**MATERIALS PROVIDED:**
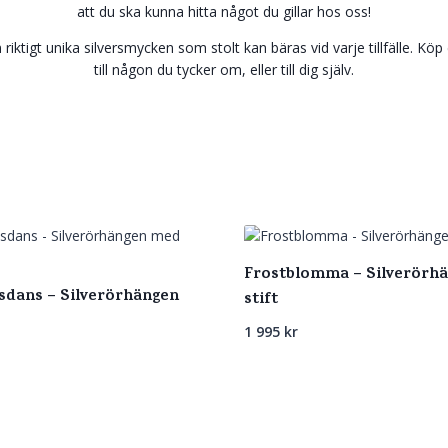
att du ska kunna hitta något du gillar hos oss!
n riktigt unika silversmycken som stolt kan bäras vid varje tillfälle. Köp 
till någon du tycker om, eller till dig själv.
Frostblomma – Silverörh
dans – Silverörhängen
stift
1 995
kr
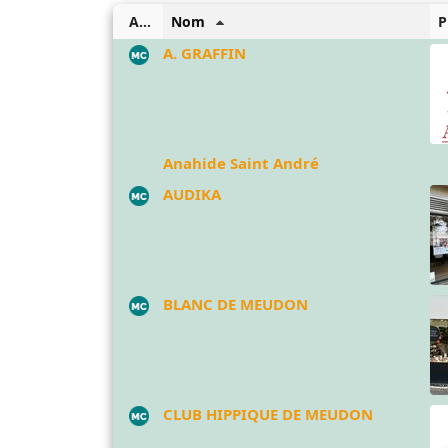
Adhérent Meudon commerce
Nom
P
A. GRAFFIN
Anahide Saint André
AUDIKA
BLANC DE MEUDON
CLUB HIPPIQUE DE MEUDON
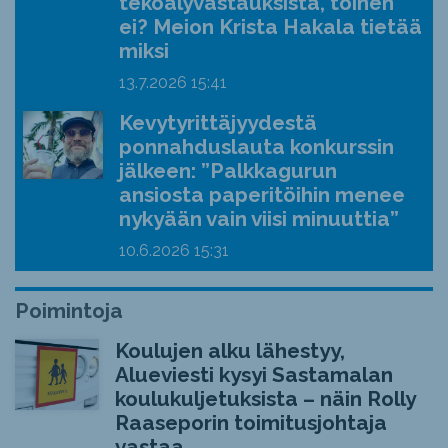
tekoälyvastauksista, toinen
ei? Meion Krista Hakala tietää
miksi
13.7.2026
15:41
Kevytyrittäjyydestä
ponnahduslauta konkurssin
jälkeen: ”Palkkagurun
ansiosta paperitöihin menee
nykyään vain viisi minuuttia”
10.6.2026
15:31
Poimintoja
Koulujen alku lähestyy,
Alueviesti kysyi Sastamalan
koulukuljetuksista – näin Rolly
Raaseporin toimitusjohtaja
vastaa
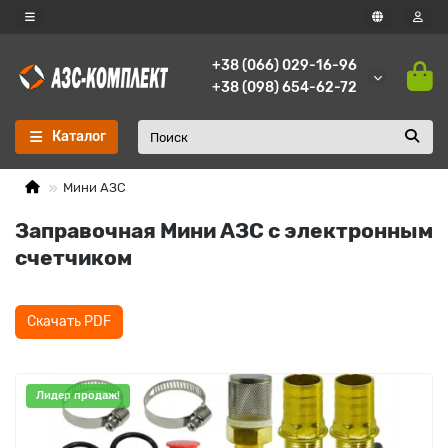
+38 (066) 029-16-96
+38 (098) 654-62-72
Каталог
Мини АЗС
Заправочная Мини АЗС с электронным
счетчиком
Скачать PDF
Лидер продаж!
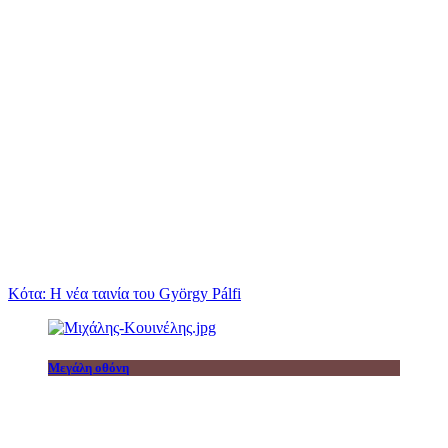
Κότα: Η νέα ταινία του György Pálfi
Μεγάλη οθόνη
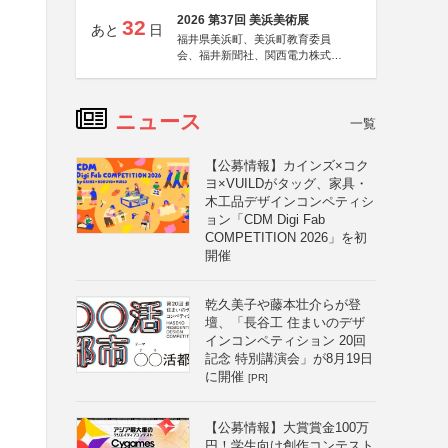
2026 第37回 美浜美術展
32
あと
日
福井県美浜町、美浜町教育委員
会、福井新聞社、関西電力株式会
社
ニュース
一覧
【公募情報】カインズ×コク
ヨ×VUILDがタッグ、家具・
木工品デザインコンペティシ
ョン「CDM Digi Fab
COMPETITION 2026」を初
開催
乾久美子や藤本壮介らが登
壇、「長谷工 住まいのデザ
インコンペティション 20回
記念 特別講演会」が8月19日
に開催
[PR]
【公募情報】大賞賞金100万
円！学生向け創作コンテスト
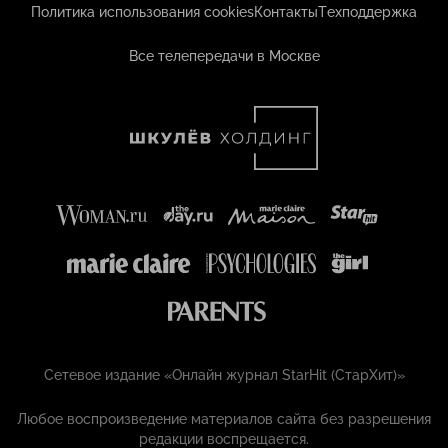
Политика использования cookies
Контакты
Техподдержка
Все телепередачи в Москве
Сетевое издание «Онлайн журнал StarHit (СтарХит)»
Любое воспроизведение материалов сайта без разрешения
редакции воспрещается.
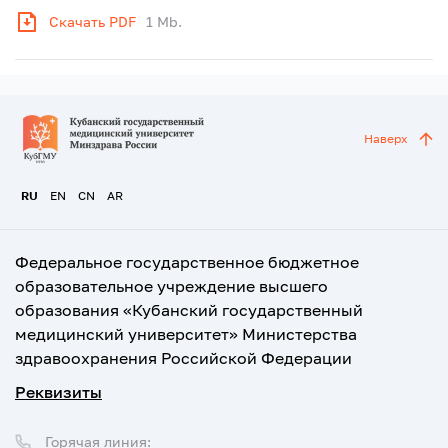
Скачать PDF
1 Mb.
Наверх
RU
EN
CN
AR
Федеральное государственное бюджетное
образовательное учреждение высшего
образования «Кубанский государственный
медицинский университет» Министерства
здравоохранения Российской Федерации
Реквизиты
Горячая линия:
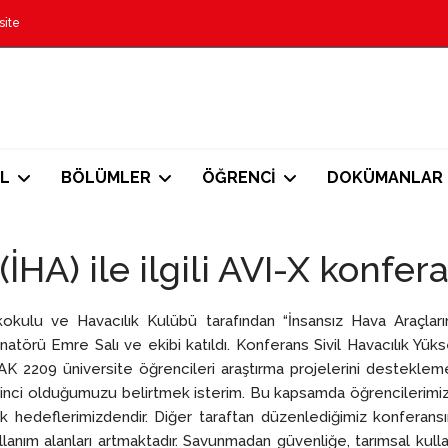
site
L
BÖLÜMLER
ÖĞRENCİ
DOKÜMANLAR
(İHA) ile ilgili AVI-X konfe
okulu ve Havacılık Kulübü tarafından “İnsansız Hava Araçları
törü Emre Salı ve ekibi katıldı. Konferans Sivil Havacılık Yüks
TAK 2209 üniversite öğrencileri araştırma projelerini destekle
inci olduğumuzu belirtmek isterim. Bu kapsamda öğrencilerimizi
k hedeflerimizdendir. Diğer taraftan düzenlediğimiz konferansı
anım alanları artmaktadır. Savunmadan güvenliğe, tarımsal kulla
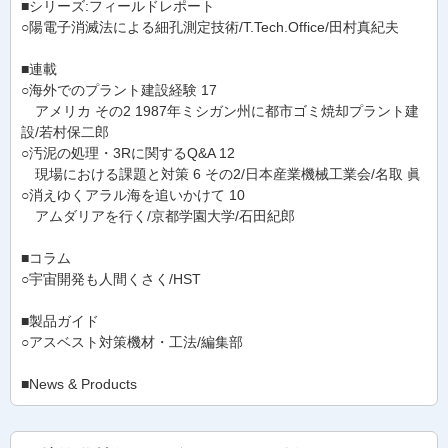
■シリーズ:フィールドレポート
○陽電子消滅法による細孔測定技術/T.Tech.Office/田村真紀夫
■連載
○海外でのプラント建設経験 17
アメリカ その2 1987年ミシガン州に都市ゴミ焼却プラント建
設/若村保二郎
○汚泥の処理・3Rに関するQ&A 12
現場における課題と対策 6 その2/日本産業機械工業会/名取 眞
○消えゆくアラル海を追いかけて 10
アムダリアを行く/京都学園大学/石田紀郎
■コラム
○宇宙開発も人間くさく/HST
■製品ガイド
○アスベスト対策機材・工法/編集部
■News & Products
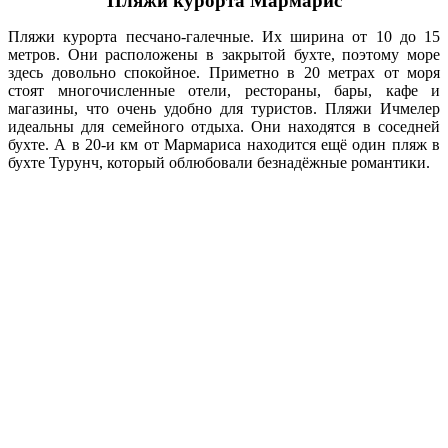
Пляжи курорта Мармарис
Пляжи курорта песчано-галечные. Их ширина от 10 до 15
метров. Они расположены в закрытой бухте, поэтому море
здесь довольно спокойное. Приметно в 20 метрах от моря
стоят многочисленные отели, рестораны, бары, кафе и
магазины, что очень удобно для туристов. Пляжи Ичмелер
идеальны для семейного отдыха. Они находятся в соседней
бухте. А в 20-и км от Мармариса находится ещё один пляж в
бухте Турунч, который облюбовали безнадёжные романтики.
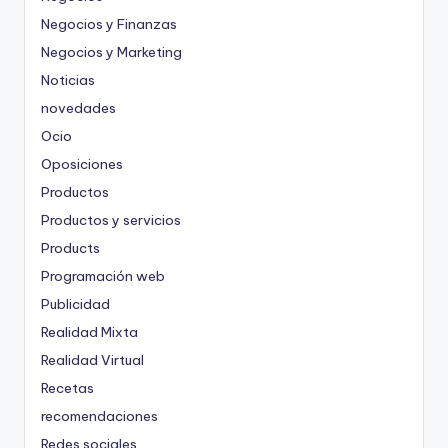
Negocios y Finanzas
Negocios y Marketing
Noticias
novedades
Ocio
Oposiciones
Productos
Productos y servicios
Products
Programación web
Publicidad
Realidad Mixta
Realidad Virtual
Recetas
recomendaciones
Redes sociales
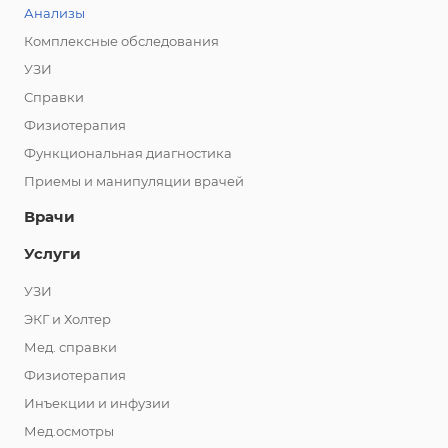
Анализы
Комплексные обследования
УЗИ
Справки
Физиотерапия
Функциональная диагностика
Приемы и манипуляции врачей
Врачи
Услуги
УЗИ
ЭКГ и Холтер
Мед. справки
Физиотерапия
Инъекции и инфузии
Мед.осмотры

**WHAT IS EXPECTED:**
Please output every line of the listing as it stands, and omit its images.

**EXPECTED OUTPUT:**
att du ska kunna hitta något du gillar hos oss!
n riktigt unika silversmycken som stolt kan bäras vid varje tillfälle. Köp 
till någon du tycker om, eller till dig själv.
Frostblomma – Silverörh
dans – Silverörhängen
stift
1 995
kr
Adhérent Meudon commerce
Nom
P
A. GRAFFIN
Anahide Saint André
AUDIKA
BLANC DE MEUDON
CLUB HIPPIQUE DE MEUDON
tekoälyvastauksista, toinen
ei? Meion Krista Hakala tietää
miksi
13.7.2026
15:41
Kevytyrittäjyydestä
ponnahduslauta konkurssin
jälkeen: ”Palkkagurun
ansiosta paperitöihin menee
nykyään vain viisi minuuttia”
10.6.2026
15:31
Poimintoja
Koulujen alku lähestyy,
Alueviesti kysyi Sastamalan
koulukuljetuksista – näin Rolly
Raaseporin toimitusjohtaja
vastaa
+38 (066) 029-16-96
+38 (098) 654-62-72
Каталог
Мини АЗС
Заправочная Мини АЗС с электронным
счетчиком
Скачать PDF
Лидер продаж!
Κότα: Η νέα ταινία του György Pálfi
Μεγάλη οθόνη
2026 第37回 美浜美術展
32
あと
日
福井県美浜町、美浜町教育委員
会、福井新聞社、関西電力株式会
社
ニュース
一覧
【公募情報】カインズ×コク
ヨ×VUILDがタッグ、家具・
木工品デザインコンペティシ
ョン「CDM Digi Fab
COMPETITION 2026」を初
開催
乾久美子や藤本壮介らが登
壇、「長谷工 住まいのデザ
インコンペティション 20回
記念 特別講演会」が8月19日
に開催
[PR]
【公募情報】大賞賞金100万
円！学生向け創作コンテスト
Политика использования cookies
Контакты
Техподдержка
Все телепередачи в Москве
Сетевое издание «Онлайн журнал StarHit (СтарХит)»
Любое воспроизведение материалов сайта без разрешения
редакции воспрещается.
Скачать PDF
1 Mb.
Наверх
RU
EN
CN
AR
Федеральное государственное бюджетное
образовательное учреждение высшего
образования «Кубанский государственный
медицинский университет» Министерства
здравоохранения Российской Федерации
Реквизиты
Горячая линия:
site
L
BÖLÜMLER
ÖĞRENCİ
DOKÜMANLAR
(İHA) ile ilgili AVI-X konfe
okulu ve Havacılık Kulübü tarafından “İnsansız Hava Araçları
törü Emre Salı ve ekibi katıldı. Konferans Sivil Havacılık Yüks
TAK 2209 üniversite öğrencileri araştırma projelerini destekle
inci olduğumuzu belirtmek isterim. Bu kapsamda öğrencilerimizi
k hedeflerimizdendir. Diğer taraftan düzenlediğimiz konferansı
anım alanları artmaktadır. Savunmadan güvenliğe, tarımsal kulla
■シリーズ:フィールドレポート
○陽電子消滅法による細孔測定技術/T.Tech.Office/田村真紀夫
■連載
○海外でのプラント建設経験 17
アメリカ その2 1987年ミシガン州に都市ゴミ焼却プラント建
設/若村保二郎
○汚泥の処理・3Rに関するQ&A 12
現場における課題と対策 6 その2/日本産業機械工業会/名取 眞
○消えゆくアラル海を追いかけて 10
アムダリアを行く/京都学園大学/石田紀郎
■コラム
○宇宙開発も人間くさく/HST
■製品ガイド
○アスベスト対策機材・工法/編集部
■News & Products
Пляжи курорта Мармарис
Пляжи курорта песчано-галечные. Их ширина от 10 до 15
метров. Они расположены в закрытой бухте, поэтому море
здесь довольно спокойное. Приметно в 20 метрах от моря
стоят многочисленные отели, рестораны, бары, кафе и
магазины, что очень удобно для туристов. Пляжи Ичмелер
идеальны для семейного отдыха. Они находятся в соседней
бухте. А в 20-и км от Мармариса находится ещё один пляж в
бухте Турунч, который облюбовали безнадёжные романтики.
Negocios y Finanzas
Negocios y Marketing
Noticias
novedades
Ocio
Oposiciones
Productos
Productos y servicios
Products
Programación web
Publicidad
Realidad Mixta
Realidad Virtual
Recetas
recomendaciones
Redes sociales
Анализы
Комплексные обследования
УЗИ
Справки
Физиотерапия
Функциональная диагностика
Приемы и манипуляции врачей
Врачи
Услуги
УЗИ
ЭКГ и Холтер
Мед. справки
Физиотерапия
Инъекции и инфузии
Мед.осмотры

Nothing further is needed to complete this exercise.